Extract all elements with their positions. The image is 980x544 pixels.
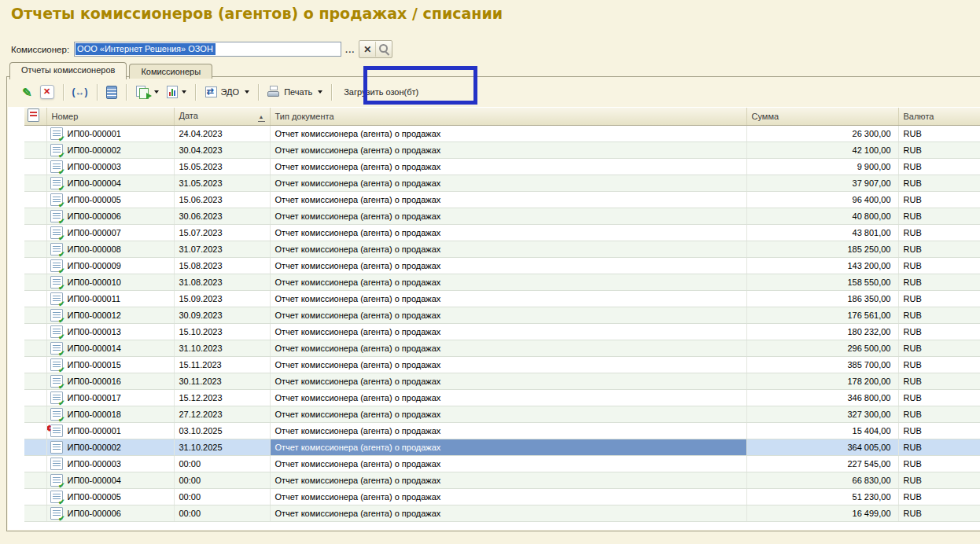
table-row[interactable]: ИП00-000001 24.04.2023 Отчет комиссионер…	[24, 125, 980, 142]
table-row[interactable]: ИП00-000006 30.06.2023 Отчет комиссионер…	[24, 208, 980, 224]
row-number-cell: ИП00-000008	[46, 241, 174, 257]
edo-button[interactable]: ЭДО	[201, 83, 254, 101]
document-icon	[50, 160, 63, 173]
header-currency[interactable]: Валюта	[898, 108, 980, 125]
document-icon	[50, 243, 63, 255]
document-icon	[50, 342, 63, 355]
print-button[interactable]: Печать	[263, 83, 326, 101]
row-sum-cell: 178 200,00	[746, 373, 898, 389]
table-row[interactable]: ИП00-000004 00:00 Отчет комиссионера (аг…	[24, 472, 980, 488]
row-date-cell: 15.10.2023	[174, 323, 270, 340]
delete-button[interactable]: ✕	[36, 83, 58, 101]
tabbar: Отчеты комиссионеров Комиссионеры	[9, 62, 215, 79]
table-row[interactable]: ИП00-000010 31.08.2023 Отчет комиссионер…	[24, 274, 980, 290]
row-number-cell: ИП00-000011	[46, 290, 174, 307]
row-sum-cell: 185 250,00	[746, 241, 898, 257]
load-ozon-button[interactable]: Загрузить озон(бт)	[337, 85, 424, 99]
table-row[interactable]: ИП00-000008 31.07.2023 Отчет комиссионер…	[24, 241, 980, 257]
toolbar: ✎ ✕ (↔) ЭДО Печать Загрузить озон(бт)	[7, 77, 980, 107]
row-doctype-cell: Отчет комиссионера (агента) о продажах	[270, 323, 746, 340]
set-interval-button[interactable]: (↔)	[68, 84, 92, 100]
row-state-cell	[24, 224, 46, 241]
search-button[interactable]	[375, 42, 392, 57]
table-row[interactable]: ИП00-000003 15.05.2023 Отчет комиссионер…	[24, 158, 980, 175]
row-currency-cell: RUB	[898, 142, 980, 158]
row-doctype-cell: Отчет комиссионера (агента) о продажах	[270, 125, 746, 142]
table-row[interactable]: ИП00-000014 31.10.2023 Отчет комиссионер…	[24, 340, 980, 356]
table-row[interactable]: ИП00-000007 15.07.2023 Отчет комиссионер…	[24, 224, 980, 241]
table-row[interactable]: ИП00-000011 15.09.2023 Отчет комиссионер…	[24, 290, 980, 307]
row-doctype-cell: Отчет комиссионера (агента) о продажах	[270, 505, 746, 521]
row-date-cell: 15.07.2023	[174, 224, 270, 241]
edit-button[interactable]: ✎	[18, 84, 36, 101]
chevron-down-icon	[318, 90, 322, 94]
document-icon	[50, 425, 63, 437]
header-date[interactable]: ▲Дата	[174, 108, 270, 125]
document-state-icon	[28, 108, 39, 122]
table-row[interactable]: ИП00-000012 30.09.2023 Отчет комиссионер…	[24, 307, 980, 323]
row-sum-cell: 346 800,00	[746, 389, 898, 406]
document-icon	[50, 177, 63, 189]
header-number[interactable]: Номер	[46, 108, 174, 125]
row-currency-cell: RUB	[898, 356, 980, 373]
header-sum[interactable]: Сумма	[746, 108, 898, 125]
row-sum-cell: 96 400,00	[746, 191, 898, 208]
table-row[interactable]: ИП00-000015 15.11.2023 Отчет комиссионер…	[24, 356, 980, 373]
choose-button[interactable]: ...	[341, 45, 359, 54]
row-currency-cell: RUB	[898, 505, 980, 521]
row-state-cell	[24, 142, 46, 158]
table-row[interactable]: ИП00-000005 00:00 Отчет комиссионера (аг…	[24, 488, 980, 505]
table-row[interactable]: ИП00-000005 15.06.2023 Отчет комиссионер…	[24, 191, 980, 208]
table-row[interactable]: ИП00-000002 30.04.2023 Отчет комиссионер…	[24, 142, 980, 158]
row-doctype-cell: Отчет комиссионера (агента) о продажах	[270, 142, 746, 158]
row-doctype-cell: Отчет комиссионера (агента) о продажах	[270, 406, 746, 422]
row-currency-cell: RUB	[898, 455, 980, 472]
row-doctype-cell: Отчет комиссионера (агента) о продажах	[270, 389, 746, 406]
table-row[interactable]: ИП00-000018 27.12.2023 Отчет комиссионер…	[24, 406, 980, 422]
table-row[interactable]: ИП00-000016 30.11.2023 Отчет комиссионер…	[24, 373, 980, 389]
printer-icon	[267, 86, 281, 98]
table-row[interactable]: ИП00-000003 00:00 Отчет комиссионера (аг…	[24, 455, 980, 472]
row-doctype-cell: Отчет комиссионера (агента) о продажах	[270, 158, 746, 175]
table-row[interactable]: ИП00-000002 31.10.2025 Отчет комиссионер…	[24, 439, 980, 455]
row-sum-cell: 143 200,00	[746, 257, 898, 274]
clear-button[interactable]: ✕	[359, 42, 375, 57]
table-row[interactable]: ИП00-000017 15.12.2023 Отчет комиссионер…	[24, 389, 980, 406]
row-currency-cell: RUB	[898, 208, 980, 224]
table-row[interactable]: ИП00-000001 03.10.2025 Отчет комиссионер…	[24, 422, 980, 439]
row-number-cell: ИП00-000003	[46, 455, 174, 472]
row-date-cell: 30.11.2023	[174, 373, 270, 389]
table-row[interactable]: ИП00-000013 15.10.2023 Отчет комиссионер…	[24, 323, 980, 340]
row-doctype-cell: Отчет комиссионера (агента) о продажах	[270, 340, 746, 356]
table-row[interactable]: ИП00-000009 15.08.2023 Отчет комиссионер…	[24, 257, 980, 274]
row-number-cell: ИП00-000004	[46, 472, 174, 488]
document-icon	[50, 127, 63, 140]
row-state-cell	[24, 488, 46, 505]
header-state-column[interactable]	[24, 108, 46, 125]
row-state-cell	[24, 373, 46, 389]
row-number-cell: ИП00-000017	[46, 389, 174, 406]
table-row[interactable]: ИП00-000006 00:00 Отчет комиссионера (аг…	[24, 505, 980, 521]
row-date-cell: 31.05.2023	[174, 175, 270, 191]
copy-button[interactable]	[131, 83, 163, 101]
commissioner-input[interactable]: ООО «Интернет Решения» ОЗОН	[74, 42, 341, 57]
row-currency-cell: RUB	[898, 257, 980, 274]
tab-commissioners[interactable]: Комиссионеры	[129, 64, 212, 79]
row-number-cell: ИП00-000007	[46, 224, 174, 241]
row-doctype-cell: Отчет комиссионера (агента) о продажах	[270, 257, 746, 274]
row-sum-cell: 364 005,00	[746, 439, 898, 455]
row-date-cell: 15.06.2023	[174, 191, 270, 208]
row-state-cell	[24, 439, 46, 455]
copy-document-icon	[135, 86, 150, 98]
row-number-cell: ИП00-000018	[46, 406, 174, 422]
row-sum-cell: 9 900,00	[746, 158, 898, 175]
list-settings-button[interactable]	[102, 83, 121, 101]
report-button[interactable]	[163, 83, 190, 101]
document-icon	[50, 210, 63, 222]
row-sum-cell: 15 404,00	[746, 422, 898, 439]
row-sum-cell: 43 801,00	[746, 224, 898, 241]
tab-commission-reports[interactable]: Отчеты комиссионеров	[9, 62, 127, 79]
toolbar-separator	[195, 84, 196, 101]
header-doc-type[interactable]: Тип документа	[270, 108, 746, 125]
table-row[interactable]: ИП00-000004 31.05.2023 Отчет комиссионер…	[24, 175, 980, 191]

++++++

> THE PROBLEM
The answer should be a single number: the count of lines in the data that include the string "copy".

> THE COMPLETED TASK
2